An Otherworldly Art Prize Winner
Melbourne artist Kay Beynon is the winner of the 2016 Geelong Contemporary Art Prize, Geelong Gallery’s acquisitive award for contemporary painting.
Beynon’s narrative-rich, skilfully executed painting Graveyard scene/the beauty and sadness of bones 2014–15 is based on a scene from An-Li: a Chinese ghost tale and portrays the supernatural story of two young spirits who traverse opposing worlds: one aquatic, the other earthly.
The prize-winning work is the first by Beynon to be acquired by Geelong Gallery and reveals an interest in connections between mother and child, ancestral spirits, and the cycle of life and death.
Beynon, who emigrated to Australia from Hong Kong at the age of four, said personal references in the highly symbolic work include a bowl from her late maternal Chinese grandmother, with a phoenix as auspicious sign of transformation.
“The lion-dogs—protective guardian animals—relate to my Chinese zodiac year, while oranges as offerings reflect Buddhist ancestors.
“Although melancholy, there are signs of hope and healing.
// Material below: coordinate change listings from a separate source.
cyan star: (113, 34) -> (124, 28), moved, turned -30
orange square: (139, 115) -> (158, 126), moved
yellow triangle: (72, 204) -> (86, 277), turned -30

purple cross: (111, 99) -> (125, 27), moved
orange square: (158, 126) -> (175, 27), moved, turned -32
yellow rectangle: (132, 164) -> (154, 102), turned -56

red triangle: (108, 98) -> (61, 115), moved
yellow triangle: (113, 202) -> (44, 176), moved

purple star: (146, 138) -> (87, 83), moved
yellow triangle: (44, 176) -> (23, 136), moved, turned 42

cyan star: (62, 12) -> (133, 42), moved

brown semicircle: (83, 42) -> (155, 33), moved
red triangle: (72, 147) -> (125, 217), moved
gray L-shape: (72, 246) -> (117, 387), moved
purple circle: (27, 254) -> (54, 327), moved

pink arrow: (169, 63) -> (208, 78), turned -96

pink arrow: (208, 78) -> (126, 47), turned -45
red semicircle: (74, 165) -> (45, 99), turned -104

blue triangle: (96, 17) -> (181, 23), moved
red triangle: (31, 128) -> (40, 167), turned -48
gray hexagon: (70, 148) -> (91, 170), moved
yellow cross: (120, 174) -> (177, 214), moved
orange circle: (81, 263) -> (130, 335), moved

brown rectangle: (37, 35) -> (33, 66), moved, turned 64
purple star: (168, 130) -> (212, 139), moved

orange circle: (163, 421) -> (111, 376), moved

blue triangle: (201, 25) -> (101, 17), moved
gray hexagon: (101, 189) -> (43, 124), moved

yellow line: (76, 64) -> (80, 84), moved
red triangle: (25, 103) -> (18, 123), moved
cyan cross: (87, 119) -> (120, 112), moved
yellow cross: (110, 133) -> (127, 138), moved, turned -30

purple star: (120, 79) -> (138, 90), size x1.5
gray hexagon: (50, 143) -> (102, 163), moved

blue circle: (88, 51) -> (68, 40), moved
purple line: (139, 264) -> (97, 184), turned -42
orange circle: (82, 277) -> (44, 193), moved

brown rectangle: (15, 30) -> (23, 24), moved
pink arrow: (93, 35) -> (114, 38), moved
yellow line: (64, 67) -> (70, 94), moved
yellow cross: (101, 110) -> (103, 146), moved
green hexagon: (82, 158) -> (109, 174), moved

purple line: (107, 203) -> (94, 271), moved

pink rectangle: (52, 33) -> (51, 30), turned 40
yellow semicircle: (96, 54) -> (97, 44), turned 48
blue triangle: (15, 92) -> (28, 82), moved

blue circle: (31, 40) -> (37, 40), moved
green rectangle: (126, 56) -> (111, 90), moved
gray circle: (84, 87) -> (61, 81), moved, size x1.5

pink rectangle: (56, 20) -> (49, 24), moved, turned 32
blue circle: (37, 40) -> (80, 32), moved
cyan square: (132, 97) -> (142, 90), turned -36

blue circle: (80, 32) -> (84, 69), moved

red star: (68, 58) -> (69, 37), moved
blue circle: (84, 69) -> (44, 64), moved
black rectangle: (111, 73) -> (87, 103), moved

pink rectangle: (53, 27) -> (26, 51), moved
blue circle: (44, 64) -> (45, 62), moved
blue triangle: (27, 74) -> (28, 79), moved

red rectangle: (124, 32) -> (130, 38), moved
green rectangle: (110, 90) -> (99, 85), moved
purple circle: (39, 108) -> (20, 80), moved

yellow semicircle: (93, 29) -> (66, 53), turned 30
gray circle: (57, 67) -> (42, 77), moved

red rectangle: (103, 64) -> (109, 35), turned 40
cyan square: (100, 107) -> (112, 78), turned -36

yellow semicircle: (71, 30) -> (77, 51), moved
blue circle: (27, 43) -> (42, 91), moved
An-Li holds a heart sprouting like a vegetable, while a lotus flower unexpectedly blooms. Being able to germinate after a thousand years dormant, lotus seeds signify a connection to the earth and possible future beginnings.”
The 2016 Geelong Contemporary Art Prize received more than 550 entries from around Australia, with 33 works shortlisted for exhibition. The three judges were Victoria Lynn, Director, TarraWarra Museum of Art, Jason Smith, Director, Geelong Gallery, and Lisa Sullivan, Curator, Geelong Gallery.
“[The winning] work is highly refined in its pictorial organisation of interrelating forms and striking interactive colour, and quietly but exceptionally powerful in its poignant reflections on death, mourning, earthly life and the spiritual realm,” Jason Smith said on behalf of the panel.
“Kate’s touching interpretation of the Chinese ghost tale of An-Li has an emotional resonance with the images and stories of loss and grieving with which we are surrounded in a contemporary world: one in which conflict, terror and instability are counterpointed by the enduring beauty and resilience of nature and generosity of spirit.”
The Geelong Contemporary Art Prize is sponsored by the Dimmick Charitable Trust and assists with the development of the Gallery’s collection while supporting Australian artists and contemporary painting practice in general.
The winning work and other entries will be on display at Geelong Gallery until Sunday 13 November.